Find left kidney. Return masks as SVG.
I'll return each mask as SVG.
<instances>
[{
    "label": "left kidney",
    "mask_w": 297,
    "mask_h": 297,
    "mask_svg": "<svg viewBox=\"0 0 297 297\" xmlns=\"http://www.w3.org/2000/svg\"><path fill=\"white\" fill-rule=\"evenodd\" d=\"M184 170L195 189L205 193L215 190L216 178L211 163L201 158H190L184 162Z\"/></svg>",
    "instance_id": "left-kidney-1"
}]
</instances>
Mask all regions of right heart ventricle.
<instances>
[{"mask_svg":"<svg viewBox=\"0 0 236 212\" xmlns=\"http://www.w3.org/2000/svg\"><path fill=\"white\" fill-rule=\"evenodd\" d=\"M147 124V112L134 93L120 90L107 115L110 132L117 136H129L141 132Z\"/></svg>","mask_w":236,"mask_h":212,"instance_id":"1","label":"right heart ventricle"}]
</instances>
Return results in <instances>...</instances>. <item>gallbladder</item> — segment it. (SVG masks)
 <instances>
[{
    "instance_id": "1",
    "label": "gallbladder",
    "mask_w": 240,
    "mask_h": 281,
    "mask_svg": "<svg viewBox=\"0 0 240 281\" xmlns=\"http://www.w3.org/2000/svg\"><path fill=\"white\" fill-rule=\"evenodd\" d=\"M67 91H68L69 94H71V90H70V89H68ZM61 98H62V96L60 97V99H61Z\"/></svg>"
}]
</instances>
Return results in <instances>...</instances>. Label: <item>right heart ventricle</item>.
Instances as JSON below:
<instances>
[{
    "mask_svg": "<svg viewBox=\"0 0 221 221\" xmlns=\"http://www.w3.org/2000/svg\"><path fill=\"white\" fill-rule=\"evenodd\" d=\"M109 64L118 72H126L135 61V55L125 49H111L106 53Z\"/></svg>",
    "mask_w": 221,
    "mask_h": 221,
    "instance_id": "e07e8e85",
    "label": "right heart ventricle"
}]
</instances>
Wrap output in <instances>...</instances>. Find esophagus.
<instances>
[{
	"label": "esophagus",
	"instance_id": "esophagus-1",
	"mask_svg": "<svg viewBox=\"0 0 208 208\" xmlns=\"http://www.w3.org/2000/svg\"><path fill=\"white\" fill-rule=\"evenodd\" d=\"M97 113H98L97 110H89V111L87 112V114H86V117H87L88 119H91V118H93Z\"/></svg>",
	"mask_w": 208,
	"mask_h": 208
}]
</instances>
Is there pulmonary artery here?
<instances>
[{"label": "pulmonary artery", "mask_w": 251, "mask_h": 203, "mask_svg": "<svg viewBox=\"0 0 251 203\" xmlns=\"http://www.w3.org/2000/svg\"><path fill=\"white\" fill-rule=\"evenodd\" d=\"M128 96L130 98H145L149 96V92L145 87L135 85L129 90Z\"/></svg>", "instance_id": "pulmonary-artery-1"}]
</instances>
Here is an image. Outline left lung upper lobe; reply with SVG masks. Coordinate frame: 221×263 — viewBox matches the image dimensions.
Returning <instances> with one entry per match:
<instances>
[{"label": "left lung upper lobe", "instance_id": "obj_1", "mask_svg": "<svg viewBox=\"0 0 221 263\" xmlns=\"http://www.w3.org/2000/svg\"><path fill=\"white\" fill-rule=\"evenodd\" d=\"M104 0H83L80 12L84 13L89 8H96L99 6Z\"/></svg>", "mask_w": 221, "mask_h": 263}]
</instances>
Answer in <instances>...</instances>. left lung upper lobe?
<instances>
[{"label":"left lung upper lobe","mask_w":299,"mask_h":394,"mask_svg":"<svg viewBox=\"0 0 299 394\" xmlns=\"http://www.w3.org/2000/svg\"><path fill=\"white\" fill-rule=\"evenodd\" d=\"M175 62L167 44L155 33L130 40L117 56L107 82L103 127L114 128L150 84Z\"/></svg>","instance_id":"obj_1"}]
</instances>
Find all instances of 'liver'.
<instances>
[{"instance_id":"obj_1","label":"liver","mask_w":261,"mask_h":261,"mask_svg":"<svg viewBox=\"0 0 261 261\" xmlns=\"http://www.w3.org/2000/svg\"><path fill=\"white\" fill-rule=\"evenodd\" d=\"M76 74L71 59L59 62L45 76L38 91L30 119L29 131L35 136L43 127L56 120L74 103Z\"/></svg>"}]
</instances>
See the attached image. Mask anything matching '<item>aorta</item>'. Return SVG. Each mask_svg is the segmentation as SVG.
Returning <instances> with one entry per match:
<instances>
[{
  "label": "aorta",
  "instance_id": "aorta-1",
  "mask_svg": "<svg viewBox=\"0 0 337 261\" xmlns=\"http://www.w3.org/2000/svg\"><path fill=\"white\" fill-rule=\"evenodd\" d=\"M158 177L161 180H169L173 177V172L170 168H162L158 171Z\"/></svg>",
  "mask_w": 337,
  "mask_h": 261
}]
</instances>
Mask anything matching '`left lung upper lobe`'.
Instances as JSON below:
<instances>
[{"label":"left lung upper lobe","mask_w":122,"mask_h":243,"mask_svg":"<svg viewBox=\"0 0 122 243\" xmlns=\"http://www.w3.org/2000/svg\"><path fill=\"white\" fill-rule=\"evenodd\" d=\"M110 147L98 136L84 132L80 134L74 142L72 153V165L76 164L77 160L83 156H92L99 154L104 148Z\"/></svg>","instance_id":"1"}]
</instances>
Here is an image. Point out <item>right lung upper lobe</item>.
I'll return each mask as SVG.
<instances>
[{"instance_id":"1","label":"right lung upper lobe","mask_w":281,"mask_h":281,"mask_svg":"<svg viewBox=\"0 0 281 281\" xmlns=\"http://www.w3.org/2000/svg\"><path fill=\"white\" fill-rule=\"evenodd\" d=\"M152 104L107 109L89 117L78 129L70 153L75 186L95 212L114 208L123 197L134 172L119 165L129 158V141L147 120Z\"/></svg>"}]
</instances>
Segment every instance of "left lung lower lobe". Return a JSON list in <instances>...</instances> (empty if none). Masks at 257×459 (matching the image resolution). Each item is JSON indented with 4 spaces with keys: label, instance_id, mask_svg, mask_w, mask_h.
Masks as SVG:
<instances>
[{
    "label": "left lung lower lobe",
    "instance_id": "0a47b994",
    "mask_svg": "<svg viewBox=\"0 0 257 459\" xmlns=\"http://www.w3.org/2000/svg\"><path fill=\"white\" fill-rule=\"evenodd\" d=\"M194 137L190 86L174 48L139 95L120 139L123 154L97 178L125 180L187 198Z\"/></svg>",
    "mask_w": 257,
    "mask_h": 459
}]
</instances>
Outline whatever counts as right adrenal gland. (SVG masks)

__________________________________________________

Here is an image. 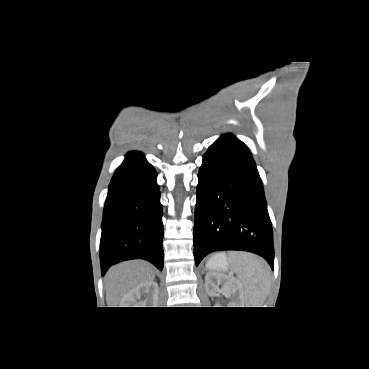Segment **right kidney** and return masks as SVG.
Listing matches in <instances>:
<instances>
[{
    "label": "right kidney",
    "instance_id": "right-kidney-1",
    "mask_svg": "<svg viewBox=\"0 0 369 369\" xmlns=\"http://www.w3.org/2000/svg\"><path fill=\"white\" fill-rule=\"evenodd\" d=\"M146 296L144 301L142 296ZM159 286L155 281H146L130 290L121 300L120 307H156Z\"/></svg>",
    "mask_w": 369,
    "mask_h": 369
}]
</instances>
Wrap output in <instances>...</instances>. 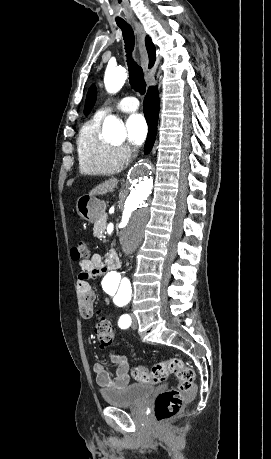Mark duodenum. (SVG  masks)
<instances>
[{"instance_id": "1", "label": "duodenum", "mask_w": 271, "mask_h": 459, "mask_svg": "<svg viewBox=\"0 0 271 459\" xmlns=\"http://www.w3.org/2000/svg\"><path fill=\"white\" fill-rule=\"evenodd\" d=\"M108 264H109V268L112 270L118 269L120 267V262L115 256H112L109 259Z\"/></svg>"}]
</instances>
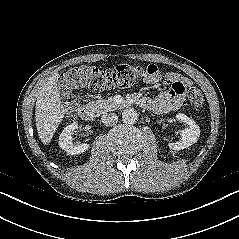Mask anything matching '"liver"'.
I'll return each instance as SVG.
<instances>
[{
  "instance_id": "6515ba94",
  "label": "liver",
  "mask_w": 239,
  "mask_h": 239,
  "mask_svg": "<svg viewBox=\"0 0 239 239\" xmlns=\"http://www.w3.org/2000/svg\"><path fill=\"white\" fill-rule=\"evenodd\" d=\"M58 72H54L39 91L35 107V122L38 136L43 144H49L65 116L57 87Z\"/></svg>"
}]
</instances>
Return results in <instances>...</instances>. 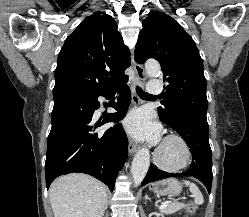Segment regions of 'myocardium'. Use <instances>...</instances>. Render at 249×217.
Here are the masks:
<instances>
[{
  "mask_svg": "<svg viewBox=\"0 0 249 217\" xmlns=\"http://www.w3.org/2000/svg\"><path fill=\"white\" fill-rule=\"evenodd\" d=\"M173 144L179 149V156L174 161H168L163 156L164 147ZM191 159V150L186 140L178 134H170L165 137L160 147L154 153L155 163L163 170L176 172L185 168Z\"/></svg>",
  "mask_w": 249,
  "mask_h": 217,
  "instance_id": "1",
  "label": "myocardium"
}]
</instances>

__________________________________________________

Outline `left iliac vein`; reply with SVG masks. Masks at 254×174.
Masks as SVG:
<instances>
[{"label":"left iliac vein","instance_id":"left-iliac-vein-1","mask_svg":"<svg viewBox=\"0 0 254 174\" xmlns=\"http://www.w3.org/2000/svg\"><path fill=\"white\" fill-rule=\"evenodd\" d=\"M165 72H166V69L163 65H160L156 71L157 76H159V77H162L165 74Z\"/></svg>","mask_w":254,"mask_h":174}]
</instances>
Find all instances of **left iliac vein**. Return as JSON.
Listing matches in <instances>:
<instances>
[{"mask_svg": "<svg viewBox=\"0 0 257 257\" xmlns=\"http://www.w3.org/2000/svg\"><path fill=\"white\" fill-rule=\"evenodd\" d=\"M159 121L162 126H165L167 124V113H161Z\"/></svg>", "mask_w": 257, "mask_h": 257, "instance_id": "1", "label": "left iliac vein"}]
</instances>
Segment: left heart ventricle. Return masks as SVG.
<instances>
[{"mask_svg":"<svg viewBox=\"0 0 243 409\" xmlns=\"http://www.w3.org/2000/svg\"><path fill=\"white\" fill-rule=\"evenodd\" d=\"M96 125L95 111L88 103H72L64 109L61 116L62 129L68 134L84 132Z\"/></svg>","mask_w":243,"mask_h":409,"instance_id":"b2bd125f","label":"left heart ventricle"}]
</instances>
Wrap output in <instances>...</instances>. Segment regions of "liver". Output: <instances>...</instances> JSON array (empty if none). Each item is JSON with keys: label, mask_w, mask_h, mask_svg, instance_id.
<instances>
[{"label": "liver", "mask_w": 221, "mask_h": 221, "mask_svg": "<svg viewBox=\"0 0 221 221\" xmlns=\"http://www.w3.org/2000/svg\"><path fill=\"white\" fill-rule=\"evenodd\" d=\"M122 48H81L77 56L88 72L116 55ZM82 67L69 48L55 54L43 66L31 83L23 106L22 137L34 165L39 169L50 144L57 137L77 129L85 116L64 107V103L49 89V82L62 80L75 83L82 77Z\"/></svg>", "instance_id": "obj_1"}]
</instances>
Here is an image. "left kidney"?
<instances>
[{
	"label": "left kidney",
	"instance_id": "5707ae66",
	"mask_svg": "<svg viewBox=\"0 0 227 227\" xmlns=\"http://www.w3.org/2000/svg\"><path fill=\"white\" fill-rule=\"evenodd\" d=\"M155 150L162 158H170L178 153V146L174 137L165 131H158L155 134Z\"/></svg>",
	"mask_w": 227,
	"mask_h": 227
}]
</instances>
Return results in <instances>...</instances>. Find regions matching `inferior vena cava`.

__________________________________________________

### Assignment
In the listing above, locate the line containing "Find all instances of **left" and the line containing "Return results in <instances>...</instances>. Find", then transcribe both and every line between them verbatim.

### Answer to this task
Find all instances of **left iliac vein**. Return as JSON.
Listing matches in <instances>:
<instances>
[{"mask_svg": "<svg viewBox=\"0 0 257 257\" xmlns=\"http://www.w3.org/2000/svg\"><path fill=\"white\" fill-rule=\"evenodd\" d=\"M159 121L162 126H165L167 124V113H161Z\"/></svg>", "mask_w": 257, "mask_h": 257, "instance_id": "1", "label": "left iliac vein"}]
</instances>
Segment: left heart ventricle. Return masks as SVG.
<instances>
[{"mask_svg":"<svg viewBox=\"0 0 243 409\" xmlns=\"http://www.w3.org/2000/svg\"><path fill=\"white\" fill-rule=\"evenodd\" d=\"M96 125L95 111L88 103H72L64 109L61 116L62 129L68 134L84 132Z\"/></svg>","mask_w":243,"mask_h":409,"instance_id":"b2bd125f","label":"left heart ventricle"}]
</instances>
Wrap output in <instances>...</instances>. Segment regions of "liver". Output: <instances>...</instances> JSON array (empty if none). Each item is JSON with keys: label, mask_w, mask_h, mask_svg, instance_id.
<instances>
[{"label": "liver", "mask_w": 221, "mask_h": 221, "mask_svg": "<svg viewBox=\"0 0 221 221\" xmlns=\"http://www.w3.org/2000/svg\"><path fill=\"white\" fill-rule=\"evenodd\" d=\"M122 48H81L77 56L88 72L116 55ZM82 67L69 48L55 54L43 66L31 83L23 106L22 137L34 165L39 169L50 144L57 137L77 129L85 116L64 107V103L49 89V82L62 80L75 83L82 77Z\"/></svg>", "instance_id": "obj_1"}]
</instances>
Here is an image. "left kidney"?
<instances>
[{
	"label": "left kidney",
	"instance_id": "5707ae66",
	"mask_svg": "<svg viewBox=\"0 0 227 227\" xmlns=\"http://www.w3.org/2000/svg\"><path fill=\"white\" fill-rule=\"evenodd\" d=\"M155 150L162 158H170L178 153V146L174 137L165 131H158L155 134Z\"/></svg>",
	"mask_w": 227,
	"mask_h": 227
}]
</instances>
Return results in <instances>...</instances>. Find regions matching `inferior vena cava`.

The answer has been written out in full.